Extreme Networks (EXTR) is a small-cap networking company in the midst of a transformation. Last year, there was considerable excitement around the company's growth-via-acquisition strategy, and the stock rose 148% in 2017.

In 2018, however, Extreme Networks has plunged 26.7% year to date, with most of that drop coming after the company's first-quarter earnings report in early May, which missed analyst expectations for revenue and earnings. The company's market cap sits around $1 billion as of this writing.

Despite the expectations miss, Extreme was still profitable on a non-GAAP basis that excludes merger and integration costs, amortization of intangible assets, and stock-based compensation. In addition, management has expressed confidence in its strategy, not only in words but also in deeds, with the CEO and a board member buying shares after the stock's post-earnings plunge.

So who has it right: Mr. Market, or these company insiders?

Inside Extreme's earnings

In its recent fiscal third quarter, Extreme Networks grew revenue 76% to $262 million, powered mostly by acquisitions, on top of an 8% organic growth rate in the original "core" Extreme. That doesn't sound so bad, but the number fell short of analyst expectations of $266.3 million. Non-GAAP earnings per share came in at $0.16, which also missed expectations of $0.21.

Since late 2016, Extreme has acquired Wi-Fi specialist Zebra Technologies and Avaya's wireless networking businesses, along with Brocade's data-center networking business. Extreme is still going through its integration process, which means it's still bearing significant merger-related costs, so let's take a closer look at the company's margin structure without that noise.

men in suits sit around a table

Image source: Getty Images.

Extreme's gross margins are gradually improving -- non-GAAP gross margin expanded from 57.2% to 57.9% year over year, which is definitely a good sign in a competitive field like networking. However, non-GAAP operating margins declined, from 9.8% to 9.3%, suggesting there may still be some extra costs in selling, general, and administrative expenses or research and development that will need to be rationalized.

Nevertheless, the company forecasts it will expand non-GAAP gross margins to its target of 60% by early in the next fiscal year (meaning in the July-September quarter of 2018), and management blamed the quarter's slight margins dip on some acquired legacy Brocade contracts that were lower margin. It appears there are some kinks to work out on this newly acquired business, but that doesn't necessarily mean that the Brocade business in trouble. 

Insiders thinks it's cheap

Management guided for revenue between $277 million and $287 million in the current quarter, with improved non-GAAP gross margins of 58% to 60% and non-GAAP operating margins of 8.7% to 11.4%. Helping investors sort through all the moving parts, management says the company is now on a $1.08 billion annual revenue run rate, growing in the mid to high single digits.

At today's market capitalization of around $1.06 billion, that equates to roughly one times sales. If the company can generate, say, a 10% operating margin (improved from this quarter's 9.3%), today's valuation would be roughly 10 times non-GAAP operating margins.

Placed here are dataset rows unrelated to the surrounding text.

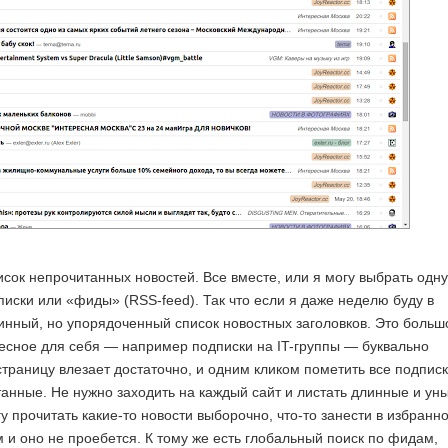
исок непрочитанных новостей. Все вместе, или я могу выбрать одну
иски или «фиды» (RSS-feed). Так что если я даже неделю буду в
линный, но упорядоченный список новостных заголовков. Это больш
ересное для себя — например подписки на IT-группы — буквально
страницу влезает достаточно, и одним кликом пометить все подпис
танные. Не нужно заходить на каждый сайт и листать длинные и ун
у прочитать какие-то новости выборочно, что-то занести в избранн
м и оно не проебется. К тому же есть глобальный поиск по фидам,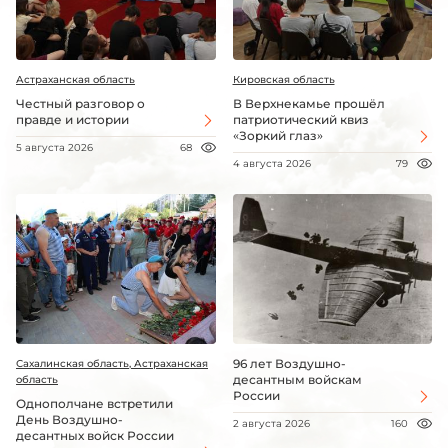
Астраханская область
Кировская область
Честный разговор о
В Верхнекамье прошёл
правде и истории
патриотический квиз
«Зоркий глаз»
5 августа 2026
68
4 августа 2026
79
96 лет Воздушно-
Сахалинская область, Астраханская
десантным войскам
область
России
Однополчане встретили
День Воздушно-
2 августа 2026
160
десантных войск России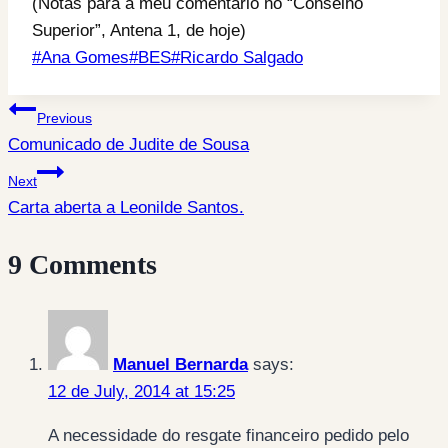
(Notas para a meu comentário no “Conselho
Superior”, Antena 1, de hoje)
Post
#
Ana Gomes
#
BES
#
Ricardo Salgado
Tags:
Post
Previous
Comunicado de Judite de Sousa
navigation
Next
Carta aberta a Leonilde Santos.
9 Comments
Manuel Bernarda
says:
12 de July, 2014 at 15:25
A necessidade do resgate financeiro pedido pelo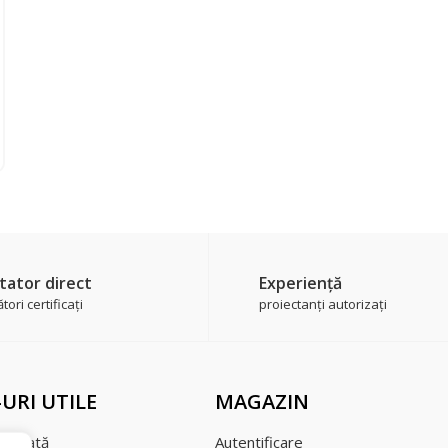
tator direct
Experienţă
ori certificaţi
proiectanți autorizați
-URI UTILE
MAGAZIN
şi plată
Autentificare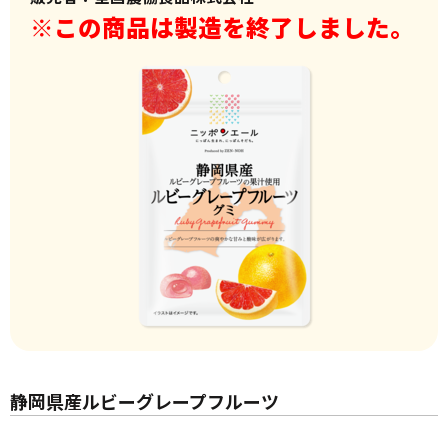
※この商品は製造を終了しました。
静岡県産ルビーグレープフルーツ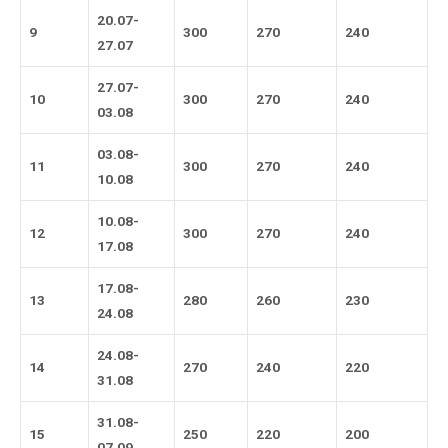
20.07-
9
300
270
240
27.07
27.07-
10
300
270
240
03.08
03.08-
11
300
270
240
10.08
10.08-
12
300
270
240
17.08
17.08-
13
280
260
230
24.08
24.08-
14
270
240
220
31.08
31.08-
15
250
220
200
07.09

While I would not call that a screaming bargain, it certainly doesn't seem expensive, either.

Apparently, CEO Ed Meyercord and at least one other board member agree. After the post-earnings plunge, Meyercord bought 20,000 shares at around $8.42 per share, or almost $170,000. While only boosting his stake by some 4%, the purchase did come in addition to the stock-based compensation that he was set to receive the very next day. Meyercord's purchase of extra shares when he was already set to receive some certainly seems like a statement in favor of the company's future to me.  

Board member Edward H. Kennedy stepped in days later in an even bigger way, buying 50,000 shares at a price a bit over $9, or $450,000 in total, increasing his stake by about 17%.

Who's got it right?

Extreme Networks is an interesting business case, as it aims to cobble together several different platforms into a formidable competitor to networking giant Cisco. However, I'm still skeptical that Extreme is a compelling buy, as it has to contend with the big-name players on the high end, while also having to contend with low-cost solutions from companies such as Ubiquiti Networks, which showed terrific growth in its Unifi enterprise platform last quarter, on the low end.

That middle-of-the road positioning isn't terribly appealing to me, and with Extreme only growing in the mid-single digits, the stock seems about fairly valued. Insider buys on the part of the CEO reflect optimism in his ongoing strategy, but until Extreme can show it can grow at higher rates, I'm happy to monitor this turnaround from the sidelines.